Chemical effects on nuclear decay of $^{235}$U isomer in the uranyl form

TL;DR

This study demonstrates that the nuclear decay half-life of $^{235}$U in uranyl compounds varies with different halide ligands, influenced by molecular orbital formation, revealing a chemical effect on nuclear decay processes.

Contribution

It provides the first experimental evidence that molecular bonding affects nuclear decay rates, linking chemical environment to nuclear stability in uranyl compounds.

Findings

Half-lives vary with ligand type, increasing with electronegativity.

Uranyl fluoride has the shortest half-life due to fewer 6p electrons.
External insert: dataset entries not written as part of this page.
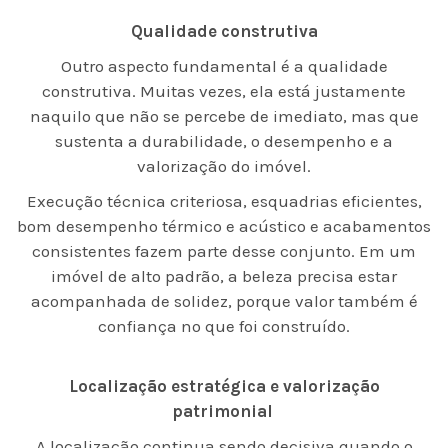
Qualidade construtiva
Outro aspecto fundamental é a qualidade
construtiva. Muitas vezes, ela está justamente
naquilo que não se percebe de imediato, mas que
sustenta a durabilidade, o desempenho e a
valorização do imóvel.
Execução técnica criteriosa, esquadrias eficientes,
bom desempenho térmico e acústico e acabamentos
consistentes fazem parte desse conjunto. Em um
imóvel de alto padrão, a beleza precisa estar
acompanhada de solidez, porque valor também é
confiança no que foi construído.
Localização estratégica e valorização
patrimonial
A localização continua sendo decisiva quando o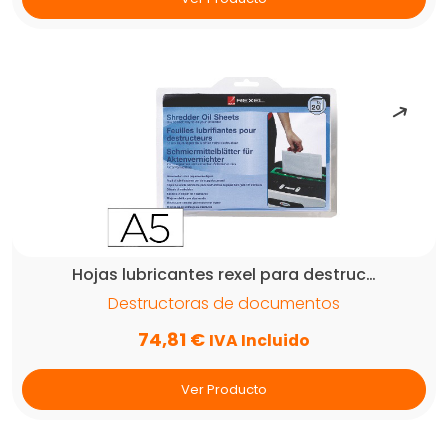
Hojas lubricantes rexel para destruc…
Destructoras de documentos
74,81
€
IVA Incluido
Ver Producto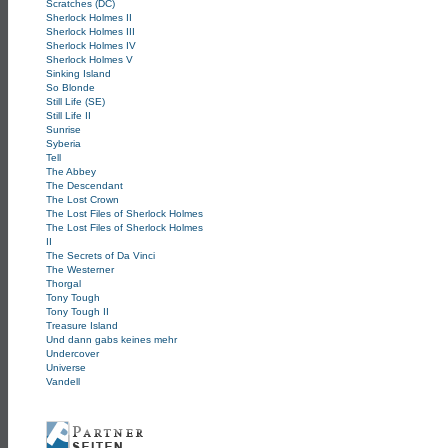
Scratches (DC)
Sherlock Holmes II
Sherlock Holmes III
Sherlock Holmes IV
Sherlock Holmes V
Sinking Island
So Blonde
Still Life (SE)
Still Life II
Sunrise
Syberia
Tell
The Abbey
The Descendant
The Lost Crown
The Lost Files of Sherlock Holmes
The Lost Files of Sherlock Holmes
II
The Secrets of Da Vinci
The Westerner
Thorgal
Tony Tough
Tony Tough II
Treasure Island
Und dann gabs keines mehr
Undercover
Universe
Vandell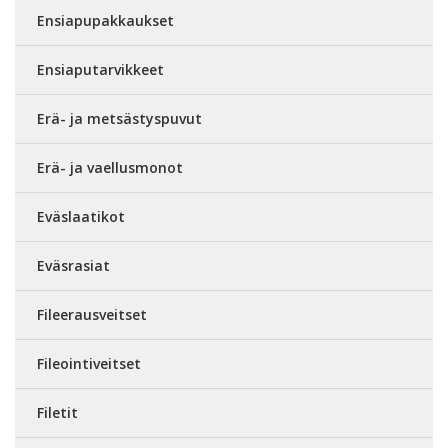
Ensiapupakkaukset
Ensiaputarvikkeet
Erä- ja metsästyspuvut
Erä- ja vaellusmonot
Eväslaatikot
Eväsrasiat
Fileerausveitset
Fileointiveitset
Filetit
Quantum calculations support the role of molecular orbitals in decay variation.

Abstract

The nucleus of uranium-235 ($^{235}$U) possesses an exceptionally low-energy isomeric state, $^{235m}$U. Unlike most radioactive nuclides, whose nuclear-decay half-lives are constant, the half-life of $^{235m}$U varies with its chemical environment$^{1,2}$ owing to interactions with outer-shell electrons in the internal-conversion (IC) process. However, the mechanism underlying this half-life variation, particularly the role of molecular bonding beyond simple electron-density effects$^{1,2}$, remains unresolved. Here, we investigate variations in the half-lives of $^{235m}$U and the corresponding IC-electron energy spectra for uranyl (UO2$^{2+}$) compounds with different halide ligands. The half-lives of $^{235m}$U are measured to be 25.32(4), 26.05(8), 25.84(3), and 25.44(3) min for uranyl fluoride, chloride, bromide, and iodide, respectively, indicating that the half-life increases with increasing ligand electronegativity, with the exception of uranyl fluoride. The shortest half-life observed for uranyl fluoride is attributed to the smallest number of 6p electrons occupying bonding orbitals, as indicated by the IC-electron energy spectra and quantum chemical calculations. This work provides the first observation of a significant variation in a nuclear decay process driven by changes in molecular orbital formation, paving the way toward a deeper understanding of interactions between a nucleus and electrons involved in chemical bonding.